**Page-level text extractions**
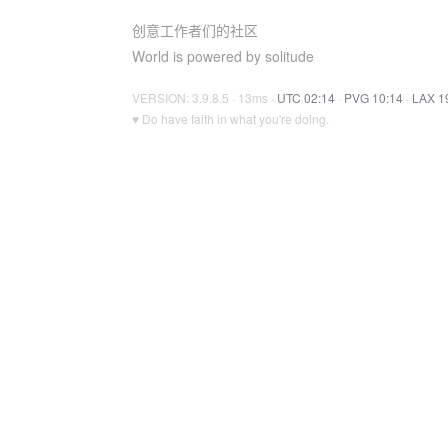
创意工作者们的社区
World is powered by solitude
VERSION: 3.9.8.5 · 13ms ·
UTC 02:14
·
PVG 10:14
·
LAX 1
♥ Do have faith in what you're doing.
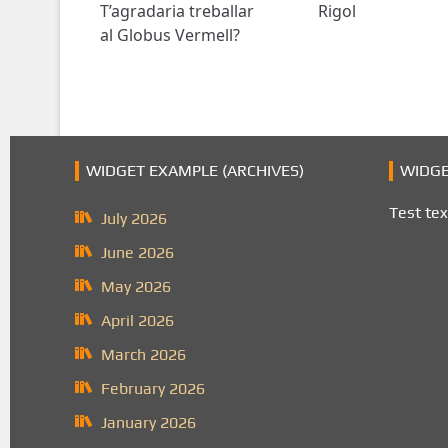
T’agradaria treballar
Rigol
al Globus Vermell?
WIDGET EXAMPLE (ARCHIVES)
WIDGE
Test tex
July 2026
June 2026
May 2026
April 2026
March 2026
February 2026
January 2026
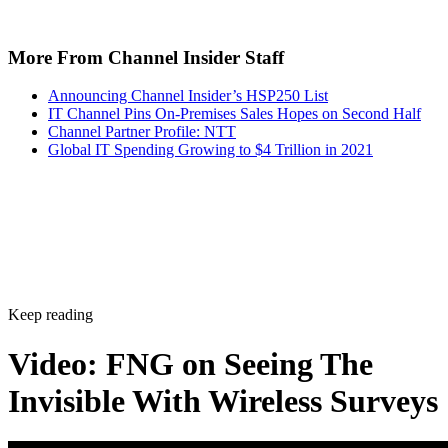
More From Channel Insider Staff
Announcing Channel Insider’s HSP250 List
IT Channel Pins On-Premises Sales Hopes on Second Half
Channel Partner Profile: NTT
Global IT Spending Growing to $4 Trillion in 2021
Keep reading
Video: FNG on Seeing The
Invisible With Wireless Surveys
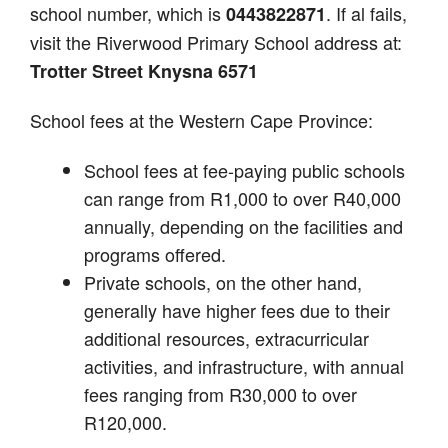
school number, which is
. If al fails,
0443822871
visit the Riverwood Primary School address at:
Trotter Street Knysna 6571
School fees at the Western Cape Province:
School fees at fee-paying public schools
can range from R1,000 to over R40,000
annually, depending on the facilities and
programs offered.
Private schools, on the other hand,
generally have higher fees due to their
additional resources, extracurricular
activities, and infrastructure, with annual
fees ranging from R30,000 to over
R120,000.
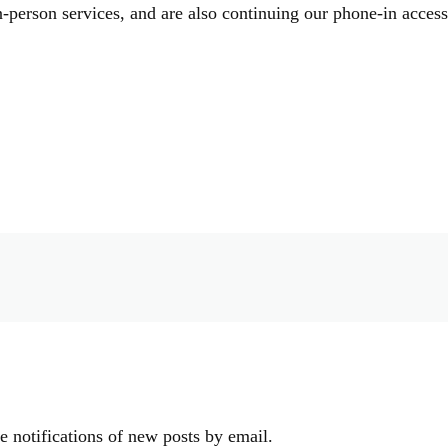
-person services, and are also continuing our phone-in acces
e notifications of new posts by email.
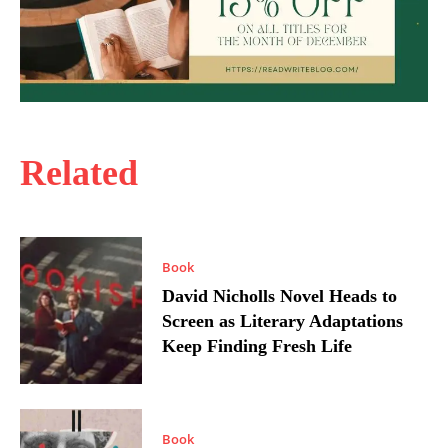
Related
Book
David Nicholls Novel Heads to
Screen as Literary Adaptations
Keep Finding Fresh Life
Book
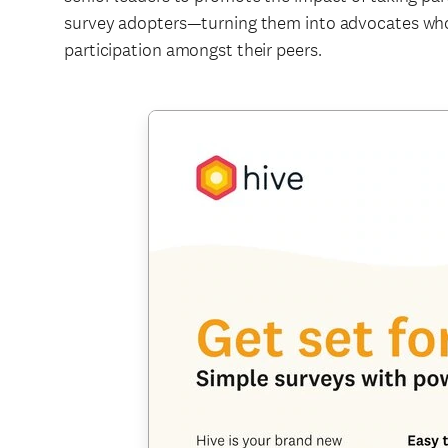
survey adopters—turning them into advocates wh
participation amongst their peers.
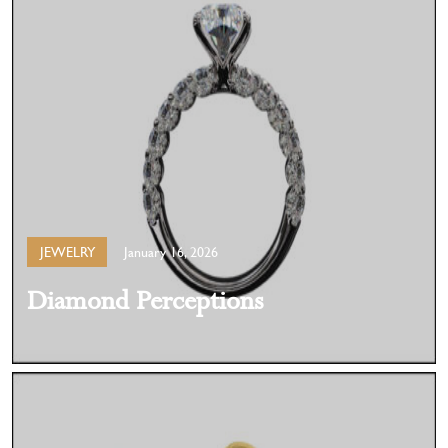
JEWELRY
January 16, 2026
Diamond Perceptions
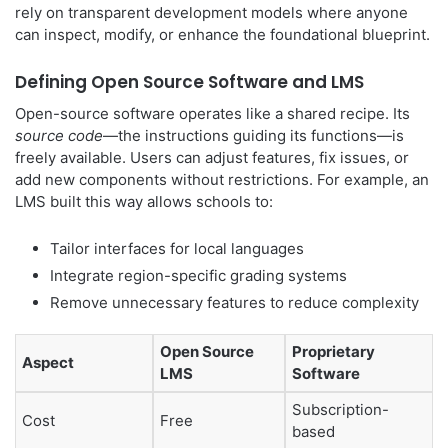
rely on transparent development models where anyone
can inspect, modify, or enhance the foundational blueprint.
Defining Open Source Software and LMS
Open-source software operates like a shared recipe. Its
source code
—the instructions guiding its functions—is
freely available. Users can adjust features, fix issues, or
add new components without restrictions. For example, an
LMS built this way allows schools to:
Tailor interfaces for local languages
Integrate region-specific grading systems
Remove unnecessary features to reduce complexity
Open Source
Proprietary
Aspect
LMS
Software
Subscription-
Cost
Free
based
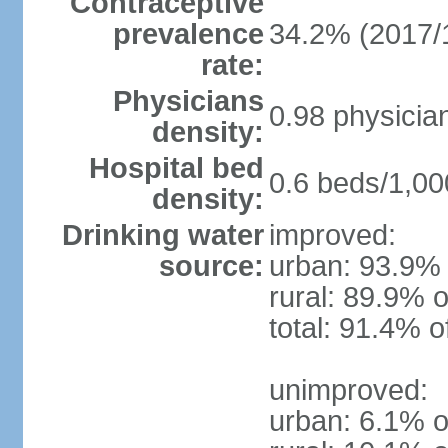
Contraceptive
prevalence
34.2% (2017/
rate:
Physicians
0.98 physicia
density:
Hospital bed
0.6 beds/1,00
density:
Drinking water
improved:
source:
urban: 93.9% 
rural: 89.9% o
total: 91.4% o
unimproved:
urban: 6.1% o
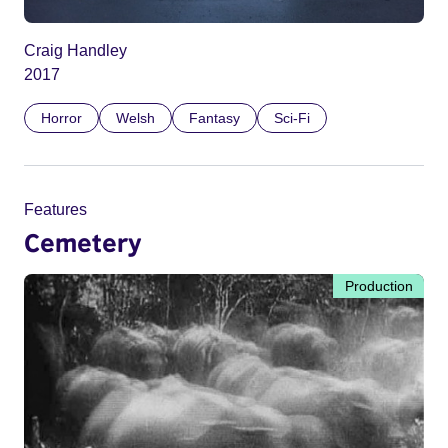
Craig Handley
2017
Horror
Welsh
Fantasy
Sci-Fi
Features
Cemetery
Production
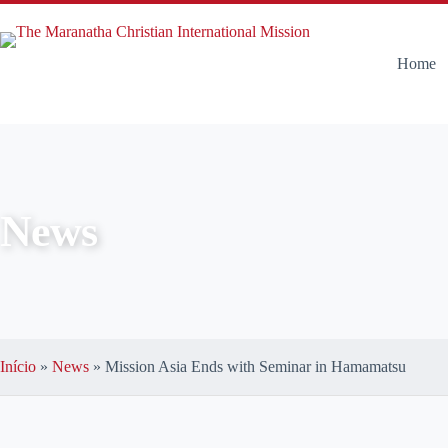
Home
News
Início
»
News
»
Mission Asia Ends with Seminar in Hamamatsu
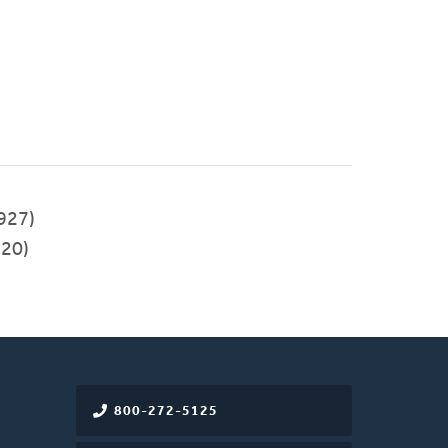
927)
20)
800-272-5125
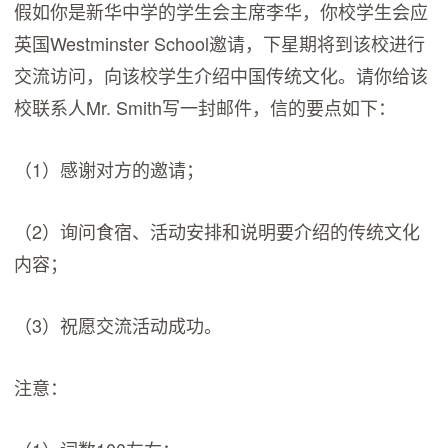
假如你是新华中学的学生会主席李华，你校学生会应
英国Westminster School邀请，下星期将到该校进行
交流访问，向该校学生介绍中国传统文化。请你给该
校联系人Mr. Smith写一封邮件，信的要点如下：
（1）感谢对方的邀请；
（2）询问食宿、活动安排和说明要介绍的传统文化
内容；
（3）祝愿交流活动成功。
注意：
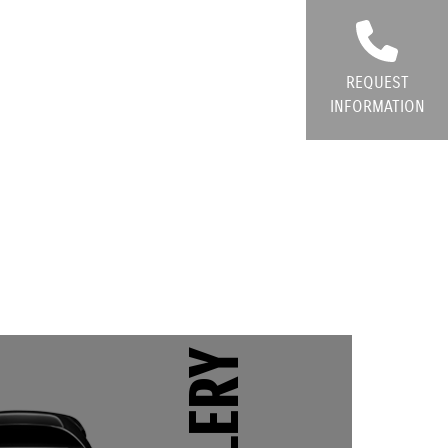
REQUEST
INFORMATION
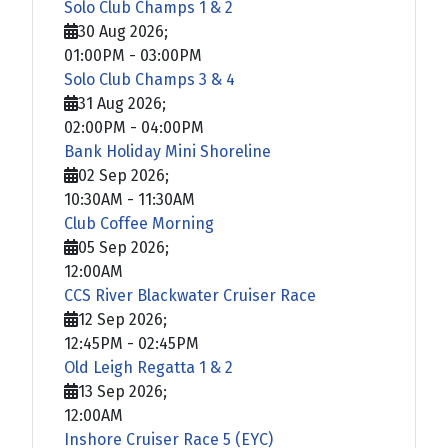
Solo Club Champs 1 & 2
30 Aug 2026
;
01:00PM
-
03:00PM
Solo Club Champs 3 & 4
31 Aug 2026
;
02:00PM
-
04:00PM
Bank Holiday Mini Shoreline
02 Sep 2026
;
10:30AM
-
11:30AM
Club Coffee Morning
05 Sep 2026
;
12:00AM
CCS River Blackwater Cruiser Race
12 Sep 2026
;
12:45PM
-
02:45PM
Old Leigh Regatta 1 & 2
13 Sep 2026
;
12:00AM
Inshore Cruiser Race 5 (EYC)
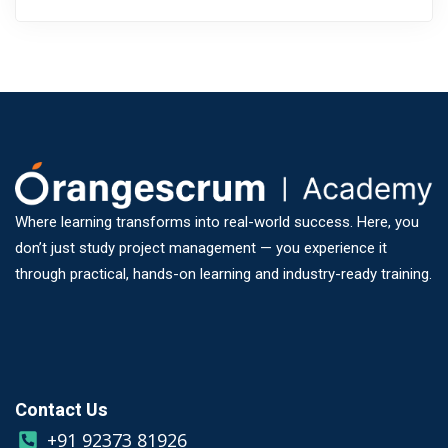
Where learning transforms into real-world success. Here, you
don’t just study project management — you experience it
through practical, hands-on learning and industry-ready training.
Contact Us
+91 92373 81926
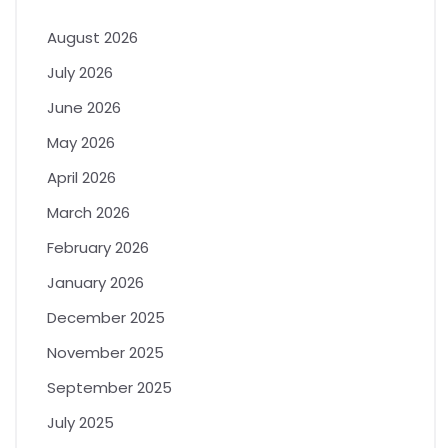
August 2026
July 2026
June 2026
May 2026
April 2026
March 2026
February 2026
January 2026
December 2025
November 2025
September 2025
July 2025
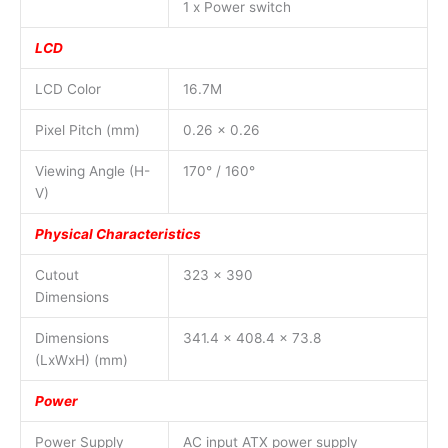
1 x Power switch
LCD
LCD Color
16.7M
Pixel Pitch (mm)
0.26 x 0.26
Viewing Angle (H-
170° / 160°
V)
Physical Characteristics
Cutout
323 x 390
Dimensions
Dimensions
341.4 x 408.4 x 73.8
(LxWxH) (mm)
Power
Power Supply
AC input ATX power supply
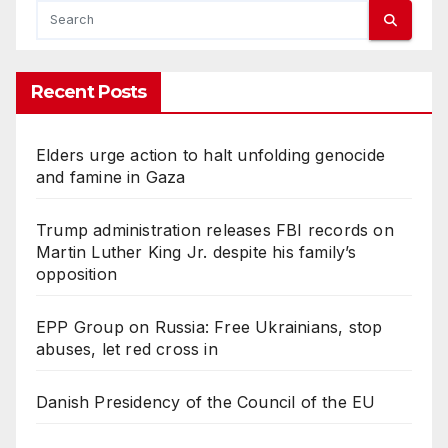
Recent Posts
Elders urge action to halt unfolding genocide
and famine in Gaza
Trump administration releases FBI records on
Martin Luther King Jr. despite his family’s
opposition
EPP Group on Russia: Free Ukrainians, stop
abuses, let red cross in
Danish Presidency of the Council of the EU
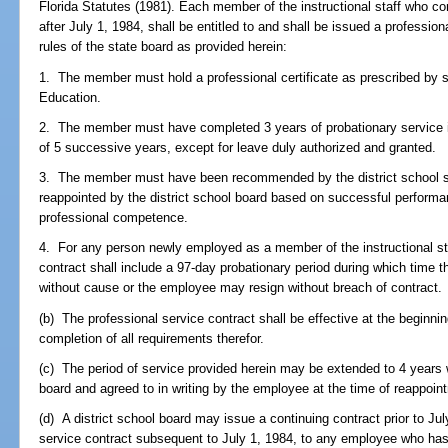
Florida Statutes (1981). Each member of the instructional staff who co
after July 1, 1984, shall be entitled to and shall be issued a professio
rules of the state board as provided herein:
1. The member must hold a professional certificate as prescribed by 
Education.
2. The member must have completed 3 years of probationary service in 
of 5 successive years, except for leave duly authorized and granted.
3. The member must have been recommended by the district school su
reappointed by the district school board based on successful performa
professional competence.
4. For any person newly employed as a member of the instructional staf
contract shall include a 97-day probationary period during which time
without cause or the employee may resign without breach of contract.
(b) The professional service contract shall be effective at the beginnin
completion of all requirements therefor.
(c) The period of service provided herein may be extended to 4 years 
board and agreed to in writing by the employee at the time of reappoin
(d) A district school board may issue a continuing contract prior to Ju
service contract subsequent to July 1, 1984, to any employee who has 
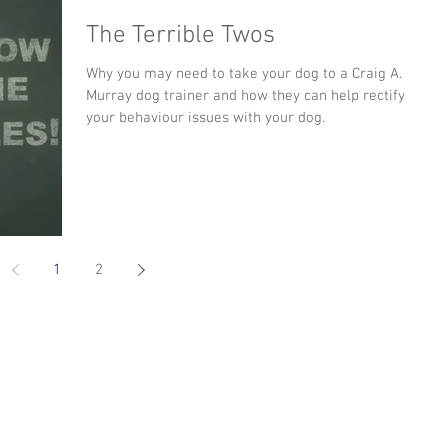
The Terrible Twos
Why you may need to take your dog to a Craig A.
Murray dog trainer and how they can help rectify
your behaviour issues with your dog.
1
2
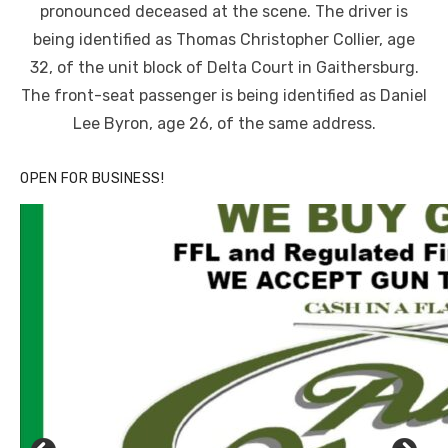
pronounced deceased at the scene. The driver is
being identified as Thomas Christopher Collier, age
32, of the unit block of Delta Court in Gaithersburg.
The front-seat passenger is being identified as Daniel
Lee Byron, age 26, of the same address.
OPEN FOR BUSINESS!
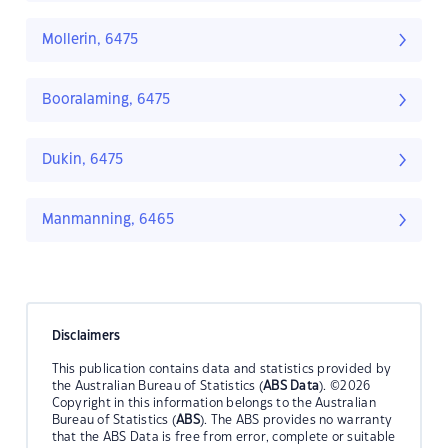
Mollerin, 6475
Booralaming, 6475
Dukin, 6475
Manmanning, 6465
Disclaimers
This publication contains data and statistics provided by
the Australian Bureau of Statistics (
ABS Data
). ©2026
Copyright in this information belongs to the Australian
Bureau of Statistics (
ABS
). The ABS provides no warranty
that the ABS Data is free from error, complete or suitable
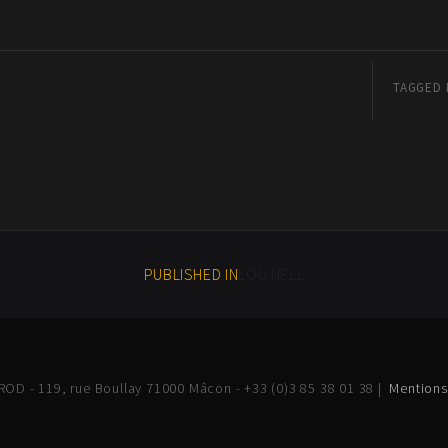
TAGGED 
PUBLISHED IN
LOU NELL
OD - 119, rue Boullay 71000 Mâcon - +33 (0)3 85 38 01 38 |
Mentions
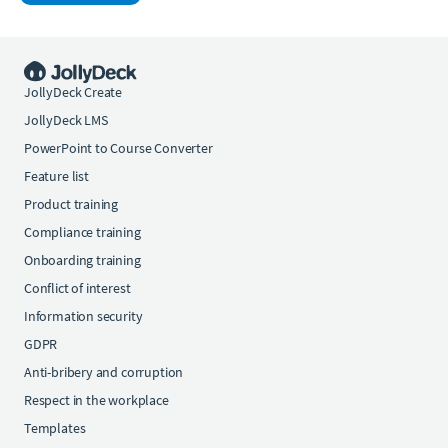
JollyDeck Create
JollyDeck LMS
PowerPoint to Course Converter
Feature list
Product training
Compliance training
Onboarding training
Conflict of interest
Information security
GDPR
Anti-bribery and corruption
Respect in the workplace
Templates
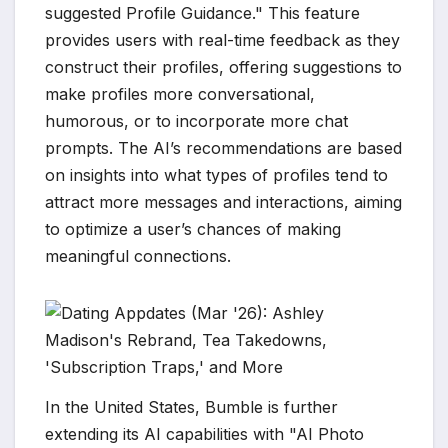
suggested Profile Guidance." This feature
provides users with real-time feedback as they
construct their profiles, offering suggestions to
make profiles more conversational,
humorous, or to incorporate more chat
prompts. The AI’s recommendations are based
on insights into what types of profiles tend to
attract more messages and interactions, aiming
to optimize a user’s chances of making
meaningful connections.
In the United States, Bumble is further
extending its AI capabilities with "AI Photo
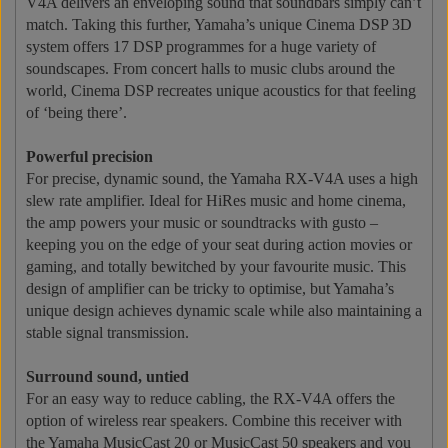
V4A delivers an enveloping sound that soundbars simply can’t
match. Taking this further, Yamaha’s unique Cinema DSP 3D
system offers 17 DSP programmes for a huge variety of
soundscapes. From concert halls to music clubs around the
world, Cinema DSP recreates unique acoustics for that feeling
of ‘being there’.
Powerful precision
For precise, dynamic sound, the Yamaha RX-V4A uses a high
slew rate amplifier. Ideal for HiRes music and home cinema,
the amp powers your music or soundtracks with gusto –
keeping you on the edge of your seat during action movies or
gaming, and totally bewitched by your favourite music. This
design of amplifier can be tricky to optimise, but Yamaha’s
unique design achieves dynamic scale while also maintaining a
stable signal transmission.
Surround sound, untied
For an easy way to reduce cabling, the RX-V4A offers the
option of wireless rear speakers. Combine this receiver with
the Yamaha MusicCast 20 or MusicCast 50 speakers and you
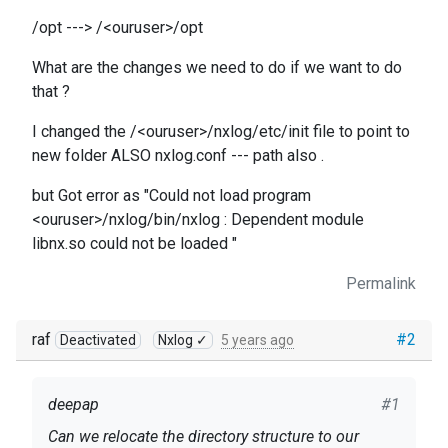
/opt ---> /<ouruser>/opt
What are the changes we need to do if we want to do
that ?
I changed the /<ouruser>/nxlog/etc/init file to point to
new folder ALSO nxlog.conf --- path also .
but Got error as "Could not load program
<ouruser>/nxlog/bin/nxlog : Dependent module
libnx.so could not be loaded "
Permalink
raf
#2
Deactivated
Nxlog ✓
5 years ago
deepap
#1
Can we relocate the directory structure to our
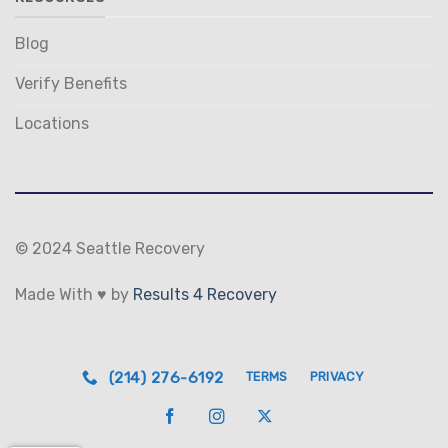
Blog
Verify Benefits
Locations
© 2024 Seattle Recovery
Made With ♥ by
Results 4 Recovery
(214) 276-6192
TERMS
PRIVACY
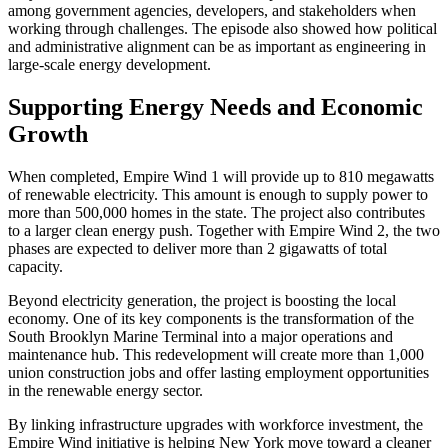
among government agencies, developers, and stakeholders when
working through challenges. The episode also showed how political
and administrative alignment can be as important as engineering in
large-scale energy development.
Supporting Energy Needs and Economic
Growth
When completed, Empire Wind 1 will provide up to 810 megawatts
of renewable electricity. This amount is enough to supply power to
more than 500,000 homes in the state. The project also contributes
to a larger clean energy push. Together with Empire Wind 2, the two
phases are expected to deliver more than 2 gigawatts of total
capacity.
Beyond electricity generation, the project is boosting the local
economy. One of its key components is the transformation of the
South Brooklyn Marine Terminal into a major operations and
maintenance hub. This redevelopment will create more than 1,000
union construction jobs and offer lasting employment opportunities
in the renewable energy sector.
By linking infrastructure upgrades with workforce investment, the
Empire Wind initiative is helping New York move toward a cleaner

**WHAT YOU SHOULD DO**
Scan the entries above. Copy each line that has the string "further".

**WRITTEN REPLY**
In the United States, Bumble is further
match. Taking this further, Yamaha’s unique Cinema DSP 3D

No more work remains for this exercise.